Abstract:

Abstract—Convolutional neural networks (CNNs) are widely used in EMG-based motion recognition but typically incur high computational and memory costs, limiting deployment on edge or wearable platforms. To address this challenge, this paper proposes a lightweight CNN model based on mixed-precision quantization. By assigning different bit-widths (2/4/8 bits) to each network layer according to its sensitivity to precision, the proposed method significantly reduces both model size and inference complexity while maintaining classification performance. Specifically, we design a CNN model targeting five-class EMG gesture recognition based on the Ninapro DB1 dataset.
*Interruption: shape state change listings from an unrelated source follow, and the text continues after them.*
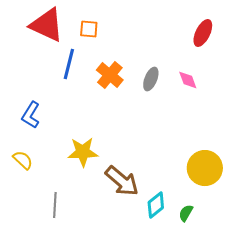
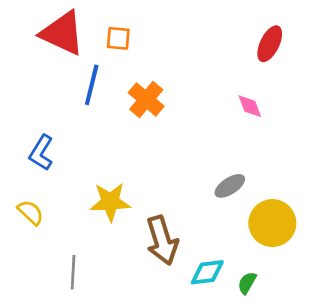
gray ellipse: (151, 79) -> (230, 186), moved, turned 35
brown arrow: (122, 181) -> (162, 240), turned 33
cyan diamond: (156, 205) -> (207, 272), turned 32

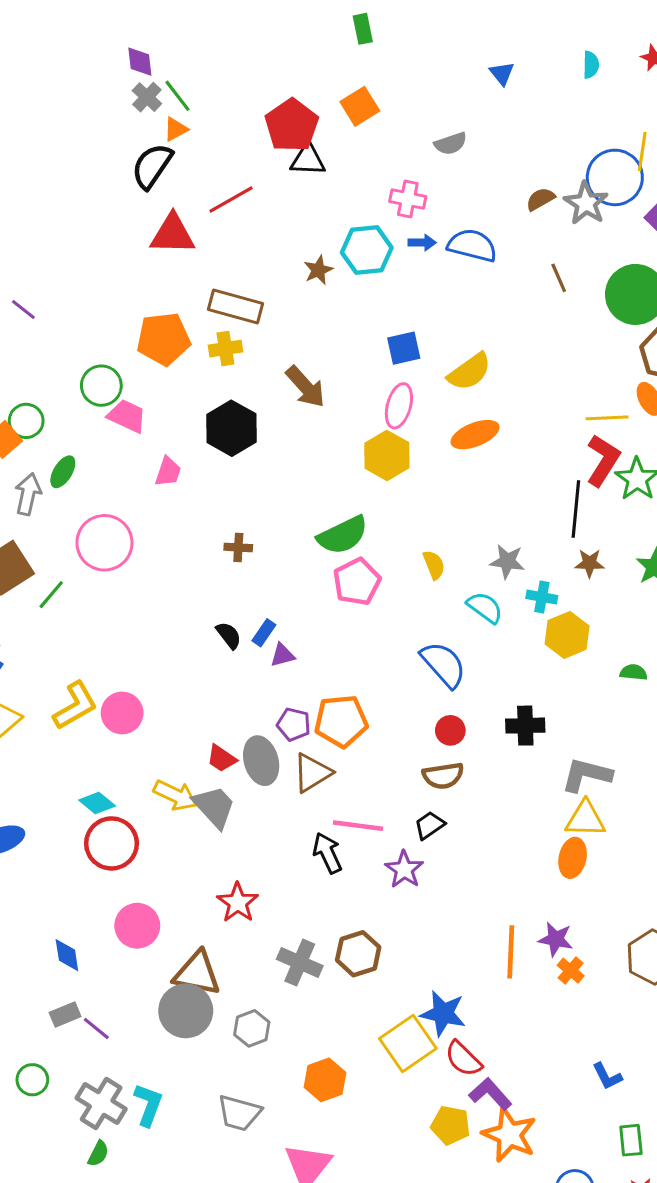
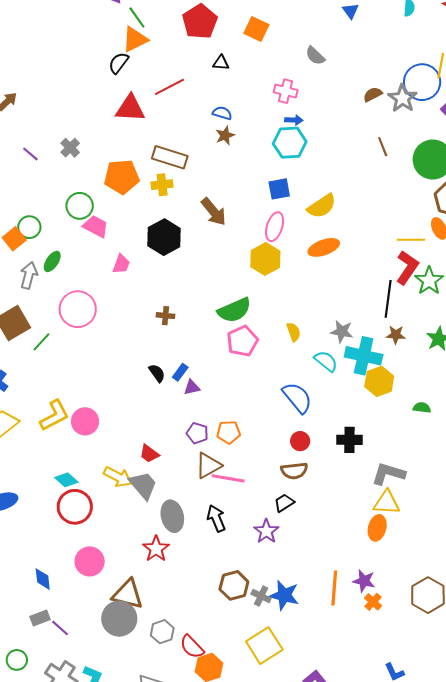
gray cross: (147, 97) -> (70, 148), moved
orange square: (360, 106) -> (256, 29), turned -35
red pentagon: (292, 125) -> (200, 22), moved
orange triangle: (176, 129) -> (135, 39), size x1.6
gray semicircle: (451, 144) -> (315, 56), turned 60
black triangle: (308, 160) -> (221, 63), size x0.7
black semicircle: (152, 166) -> (119, 63), size x0.7
blue semicircle: (472, 245) -> (222, 113), moved, size x0.6
cyan hexagon: (367, 250) -> (290, 143), moved
cyan cross: (542, 597) -> (364, 356), size x1.8
orange pentagon: (341, 721) -> (229, 432), size x0.7
gray ellipse: (261, 761) -> (172, 516), moved
pink line: (358, 826) -> (228, 478), moved
gray cross: (300, 963) -> (261, 596), moved, size x0.7
blue star: (443, 1013) -> (284, 595), moved
red semicircle: (463, 1059) -> (192, 647), moved

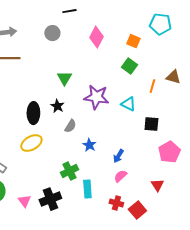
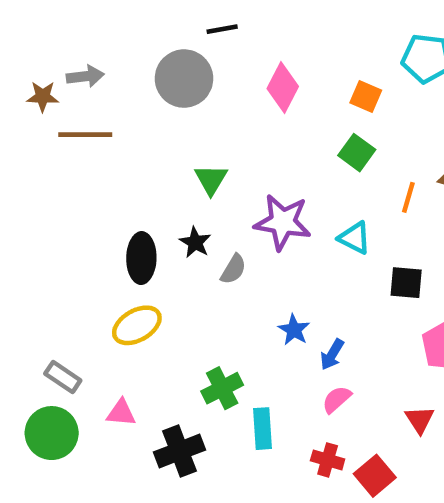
gray circle: (52, 33) -> (184, 79), size x1.6
gray semicircle: (70, 126) -> (233, 269), moved
blue star: (89, 145) -> (294, 330), moved
pink triangle: (24, 201) -> (121, 413), moved, turned -48

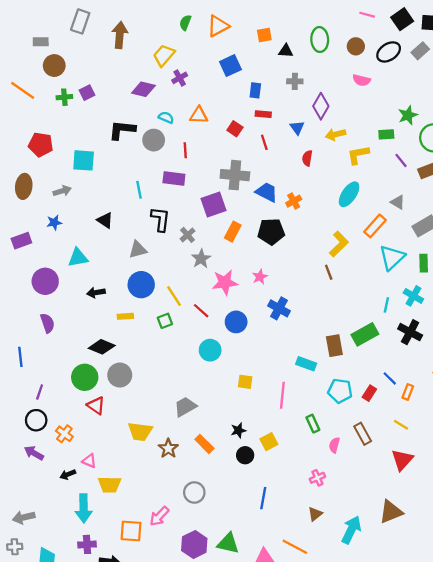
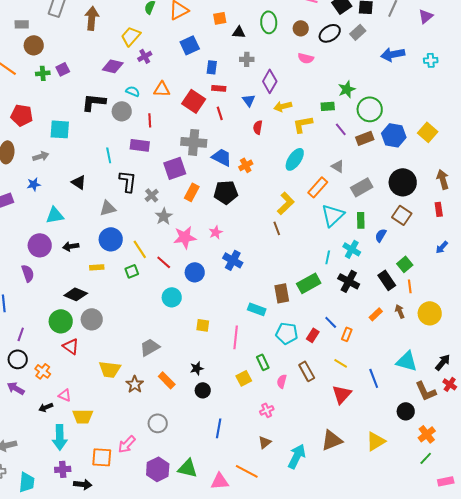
red square: (235, 129) -> (194, 101), size x1.6
purple circle: (45, 281) -> (40, 245), moved
yellow square: (269, 442) -> (244, 378), moved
The original model achieves an accuracy of 92.68% under FP32 precision, with a model size of 252.4 KB. By applying a layer-wise mixed-precision quantization strategy combining post-training quantization (PTQ) and quantization-aware training (QAT), the model is compressed to 36.58 KB (6.9× compression) with only a 3.1% accuracy drop. Hardware deployment on a RISC-V-based Milk-V Duo platform confirms the proposed approach’s suitability for embedded applications, achieving a 5.94× speedup over FP32 inference and a 1.65× improvement over INT8. These findings demonstrate the method’s potential for efficient, real-time EMG recognition in edge computing environments.